Fishbein Junior Faculty Research Award Recipients
2019-21:
Stephen Harris, PhD; Assistant Professor of Biology
Funding towards travel to Vietnam to conduct research for “Genome Sequencing” which focuses on using portable molecular labs to generate genomic resources from museum specimens and build science capacity.
2018–20:
Hakan Topal, Assistant Professor of New Media and Art+Design
Funding toward travel to Middle East, Africa and South Asia (MENASA) to conduct research for a project, “East++, Institute for New Artistic Inquiry” which focuses on alternative contemporary art and culture in these countries countries.
2017–19:
Christian Bailey, Assistant Professor of History
Funding toward travel to Israel, Germany, and Austria to conduct archival research for a book project, provisionally titled The Stranger Who Dwells with You: Love between Jews and other Germans, 1874–1968.
2016–18:
Megan Curtis, Assistant Professor of Psychology
Funding for interdisciplinary research in music and neuroscience. The funding will enable Curtis to further examine the efficacy of the perceptual training program she has developed to improve pitch perception and, consequently, the ability to identify emotion in speech. Some of the funding will support her training in the use of newly acquired EEG equipment. This investment will go a long way in helping Curtis to further her own scholarship and enable her students to conduct meaningful research well into the future.
2015–17:
Stephen Flusberg, Assistant Professor of Psychology
In support of research on people’s reasoning about mental health. He has proposed a well-thought-out plan for extending his research in this area. The Fishbein award will allow him to run a large initial study, do a series of follow-up studies with his seniors, and support his students’ travel and attendance at a national conference to share the results of the research they conduct together.
2014–16:
Lorraine Plourde, Assistant Professor of Media, Society, and the Arts
Support for the final stages of research needed to complete her book manuscript, Sound, Noise, Silence: Listening for the Avant-Garde in Recessionary Tokyo, an in-depth ethnography of Tokyo’s contemporary experimental music community.
2012–14:
Jason A. Pine, Assistant Professor of Media, Society, and the Arts
Field research support for his book manuscript, Drugs, Bodies, Design: Methamphetamine and the Biopolitics of Performance Enhancement, and to cover anticipated publishing costs. The University of Minnesota Press, where another of his book manuscripts is currently in press, has reviewed his proposal for Drugs, Bodies, Design and expressed its intention to contract the manuscript for publication.
2011–13:
In recognition of two outstanding faculty proposals, the Professional Standards and Awards Committee decided to split the Fishbein award:
Laura Chmielewski, Assistant Professor of History
To complete her study, God and the Sea: Religious Culture and Maritime Enterprise in Early America (working title), “a geographically expansive study that examines representative communities from Quebec to New Orleans” from 1607 to 1820, which “focuses attention on the underexplored world of lived religion as fashioned by dependence on the sea.”

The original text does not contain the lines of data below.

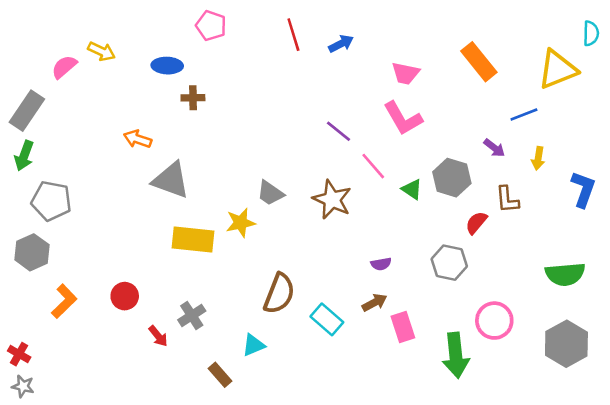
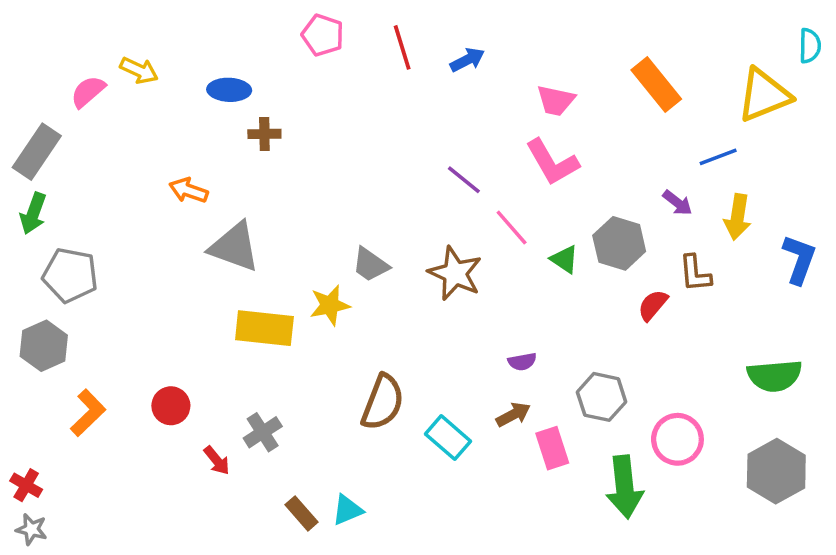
pink pentagon: (211, 26) -> (323, 35), moved
yellow arrow: (538, 158) -> (737, 217), size x1.4
gray hexagon: (449, 263) -> (602, 397), moved
cyan triangle: (253, 345) -> (347, 510), moved

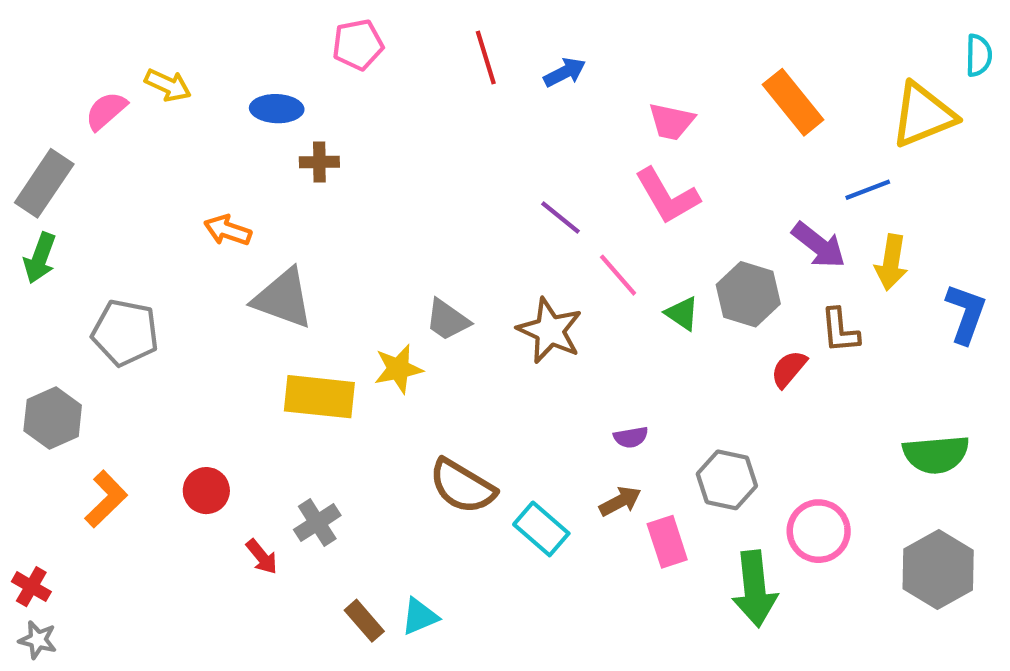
pink pentagon: (323, 35) -> (358, 45), moved, turned -30
purple arrow: (677, 203) -> (819, 245), size x1.5
gray pentagon: (70, 275) -> (125, 333), moved
brown semicircle: (383, 402) -> (462, 486), turned 100

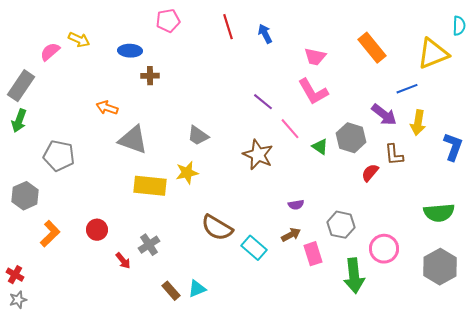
blue arrow: (565, 72) -> (265, 34), turned -90
gray trapezoid: (447, 320) -> (198, 136), moved
gray star: (38, 640) -> (18, 300), turned -30

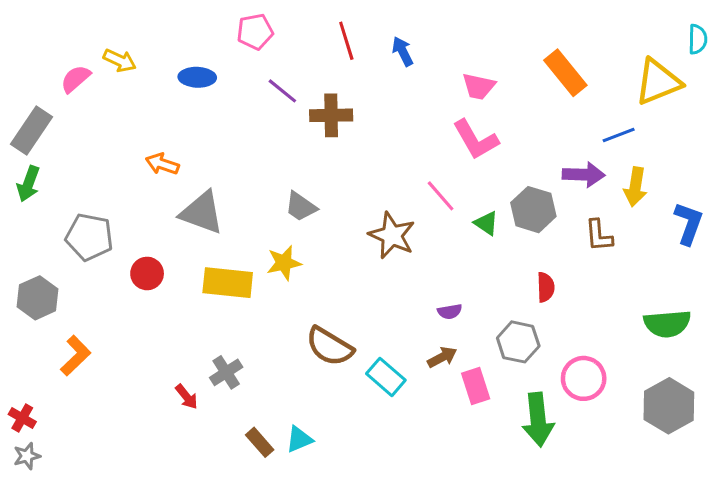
brown cross: (150, 76) -> (331, 115), moved, size x1.5
purple line: (263, 102) -> (282, 91), moved
purple arrow: (384, 115) -> (584, 175), turned -36
red semicircle: (370, 173) -> (546, 287), moved, turned 138
red circle: (97, 230) -> (147, 273), moved

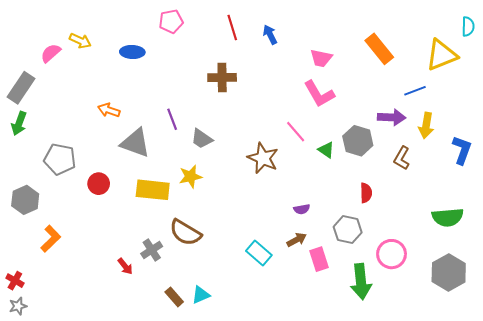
purple line: (282, 91) -> (172, 119), moved, turned 30
brown L-shape: (599, 235) -> (402, 158), turned 35
brown semicircle: (330, 346) -> (185, 233), moved

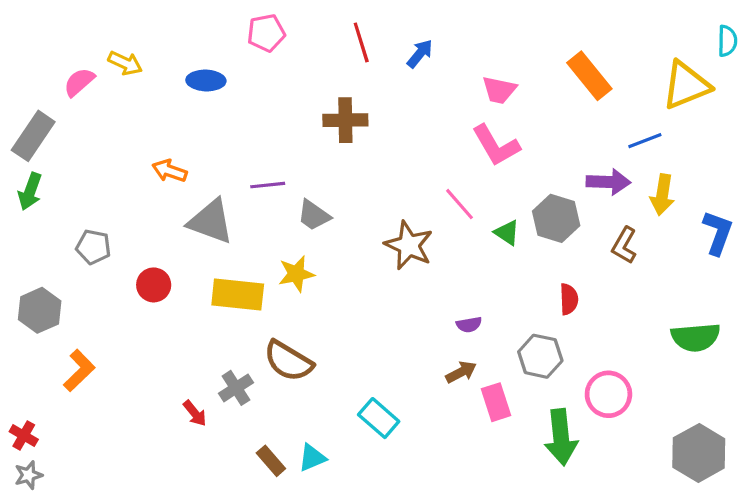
blue arrow: (270, 35) -> (420, 54), turned 66
purple line: (172, 119) -> (268, 185), turned -75
gray pentagon: (60, 159) -> (93, 247), size x0.7
cyan rectangle: (259, 253) -> (379, 418), moved
gray hexagon: (449, 272) -> (699, 453), moved

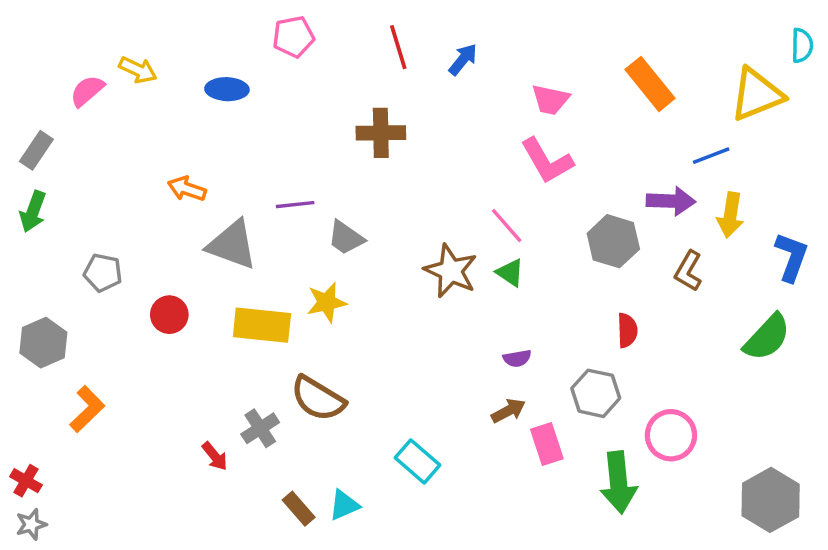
gray rectangle: (33, 136) -> (36, 150), size x0.7
green triangle: (507, 233) -> (510, 273), moved
green semicircle: (696, 337) -> (767, 337), moved, turned -42

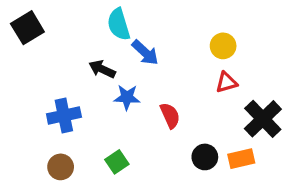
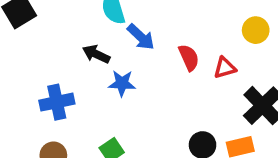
yellow circle: (223, 46) -> (256, 30), moved
red semicircle: (170, 116) -> (189, 58), moved

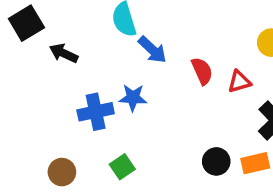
black arrow: (96, 54) -> (64, 53), moved
blue cross: (57, 102) -> (96, 112), moved

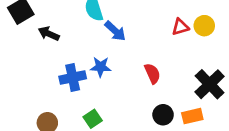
red semicircle: (202, 71) -> (152, 74), moved
red triangle: (239, 82) -> (180, 27), moved

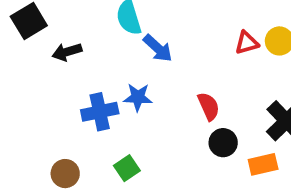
black arrow: (49, 34) -> (67, 52), turned -42
black circle: (163, 115) -> (223, 143), moved

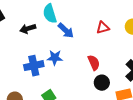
red triangle: (247, 43) -> (103, 28), moved
black arrow: (67, 52) -> (28, 29), moved

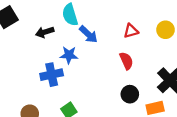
blue star: (55, 58) -> (69, 55), moved
red semicircle: (94, 63) -> (126, 61), moved

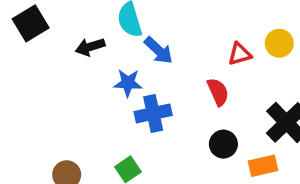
red triangle: (131, 31) -> (240, 54), moved
blue cross: (52, 75) -> (153, 113), moved

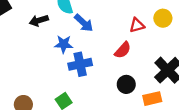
red semicircle: (218, 92) -> (123, 50), turned 66

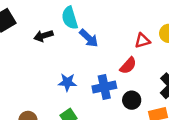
blue star: (64, 44) -> (67, 82), moved
blue cross: (80, 64) -> (104, 87), moved

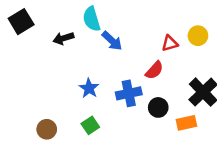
blue star: (67, 82) -> (89, 88), turned 30

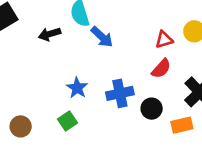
red semicircle: (154, 70) -> (161, 69), moved
green square: (90, 125) -> (67, 121), moved
brown circle: (47, 129) -> (21, 126), moved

Mary Kosut, Assistant Professor of Media, Society, and the Arts
To complete her work on Buzz: The Culture and Politics of Bees, under contract with New York University Press. Buzz “investigates the dynamic community of urban beekeepers living throughout the five boroughs of New York City and also examines how bees are meaningful to different people.”
2010–12:
Nancy Zook, Assistant Professor of Psychology
To conduct a series of studies that will examine whether or not meditation practices result in changes in performance on executive functions tasks.
2009–11:
Ahmed Afzal, Assistant Professor of Anthropology
To conduct an ethnographic study of Pakistani and Indian mass media in the United States, resulting in a book tentatively titled Transnational Lives and the Cultural Politics of Pakistani & Indian Mass Media in the United States.